Samsung está a punto de cerrar el círculo de su serie Galaxy S25 con el lanzamiento de su modelo más económico, el Galaxy S25 FE. Un teléfono que, según las últimas filtraciones, llegará con un equilibrio muy interesante entre potencia, diseño y precio, pensado para quienes quieren la experiencia de un gama alta sin pagar lo que cuesta un buque insignia. Y lo mejor es que ya conocemos prácticamente todas sus características.
Todo apunta a que la pantalla será uno de sus puntos fuertes. Hablamos de un panel AMOLED de 6,7 pulgadas con tasa de refresco de 120 Hz, lo que promete imágenes fluidas y colores vibrantes. Hablamos de un tamaño generoso, perfecto para quienes prefieren pantallas grandes, pero sin que el tamaño del teléfono se vuelva excesivo en la mano.
Así será el Samsung Galaxy S25 FE
En el interior, la potencia estará garantizada con el procesador Exynos 2400, la última apuesta de Samsung para ofrecer un rendimiento sólido en tareas exigentes, juegos y multitarea. A esto se suman 8 GB de memoria RAM y dos opciones de almacenamiento interno: 128 GB o 256 GB. Aunque no se ha confirmado si será ampliable mediante tarjeta microSD, las cifras ya son más que suficientes para la mayoría de usuarios.
La fotografía seguirá siendo una prioridad. Según las filtraciones, el terminal montará una cámara trasera triple formada por un sensor principal de 50 megapíxeles, un ultra gran angular de 12 MP y un teleobjetivo de 8 MP para acercar la imagen sin perder calidad. En la parte frontal, una cámara selfie de 12 MP para que tus videollamadas luzcan inmaculadas.
La batería es otro de los puntos donde podría haber una mejora notable. Aunque algunas fuentes apuntan a 4.500 mAh y otras a 4.900 mAh, todo indica que Samsung apostará por la cifra más alta, lo que se traduciría en una autonomía superior respecto al modelo anterior.
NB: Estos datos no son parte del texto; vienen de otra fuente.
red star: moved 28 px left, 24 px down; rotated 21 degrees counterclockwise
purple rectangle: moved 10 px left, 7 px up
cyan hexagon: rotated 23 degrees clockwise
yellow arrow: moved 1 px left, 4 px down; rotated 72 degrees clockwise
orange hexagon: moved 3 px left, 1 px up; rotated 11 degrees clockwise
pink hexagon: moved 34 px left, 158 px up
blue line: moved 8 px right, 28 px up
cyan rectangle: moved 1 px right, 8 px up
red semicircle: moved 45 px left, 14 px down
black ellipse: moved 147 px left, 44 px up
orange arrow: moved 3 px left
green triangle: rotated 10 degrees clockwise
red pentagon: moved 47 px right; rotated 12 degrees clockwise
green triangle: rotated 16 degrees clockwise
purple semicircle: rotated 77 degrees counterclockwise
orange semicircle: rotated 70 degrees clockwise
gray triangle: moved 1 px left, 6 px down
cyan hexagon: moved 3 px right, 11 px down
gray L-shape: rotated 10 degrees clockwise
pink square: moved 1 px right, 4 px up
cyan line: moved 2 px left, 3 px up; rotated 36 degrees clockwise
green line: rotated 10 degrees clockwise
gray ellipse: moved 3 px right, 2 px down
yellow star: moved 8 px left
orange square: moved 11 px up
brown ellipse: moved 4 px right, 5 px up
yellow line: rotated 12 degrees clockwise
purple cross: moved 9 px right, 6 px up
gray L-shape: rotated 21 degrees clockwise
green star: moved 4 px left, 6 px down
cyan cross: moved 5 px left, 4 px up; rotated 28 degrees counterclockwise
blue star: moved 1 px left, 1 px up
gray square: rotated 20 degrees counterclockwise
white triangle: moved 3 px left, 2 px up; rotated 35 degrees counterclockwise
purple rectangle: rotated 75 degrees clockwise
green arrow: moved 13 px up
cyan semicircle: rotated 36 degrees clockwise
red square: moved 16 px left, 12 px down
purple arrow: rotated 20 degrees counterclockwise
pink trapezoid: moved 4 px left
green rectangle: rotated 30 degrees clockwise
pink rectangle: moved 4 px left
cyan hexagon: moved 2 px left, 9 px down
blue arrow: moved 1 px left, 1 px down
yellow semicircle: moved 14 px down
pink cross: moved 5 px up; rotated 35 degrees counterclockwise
A esto se suma la carga rápida por cable de 45W y la carga inalámbrica de 15W, dos opciones que hacen que recuperar energía sea rápido y cómodo.
Como no podía faltar en un móvil de esta gama, llegará con resistencia al polvo y al agua bajo certificación IP68, y la pantalla estará protegida por Gorilla Glass Victus, uno de los vidrios más resistentes del mercado frente a caídas y arañazos. En cuanto al peso, se quedará en unos manejables 190 gramos, lo que, para un teléfono con esta pantalla y batería, es una cifra bastante equilibrada.
A nivel de software, vendrá con la nueva capa One UI 8, basada en la última versión de Android. Esto se traduce en una mayor personalización, mejoras en la privacidad y una integración todavía más fluida con el ecosistema Galaxy. En cuanto al diseño, se espera que el Galaxy S25 FE llegue en cuatro colores: Navy, Icy Blue, Jet Black y White, combinando tonos sobrios con opciones más frescas, adaptándose a todo tipo de gustos.
Si lo comparamos con el Galaxy S24 FE, las diferencias clave parecen estar en un procesador más rápido, una cámara frontal mejorada y una batería de mayor capacidad. El resto de especificaciones se mantendrían bastante similares, lo que confirma que Samsung no quiere arriesgar demasiado con un modelo que ya es muy popular entre quienes buscan equilibrio entre prestaciones y precio.
El lanzamiento oficial todavía no tiene fecha confirmada, pero todo apunta a que será inminente. Samsung suele anunciar este tipo de modelos FE unos meses después de sus tope de gama, y con la serie S25 ya y el nuevo plegable en el mercado desde enero, es cuestión de semanas que el nuevo FE sea una realidad.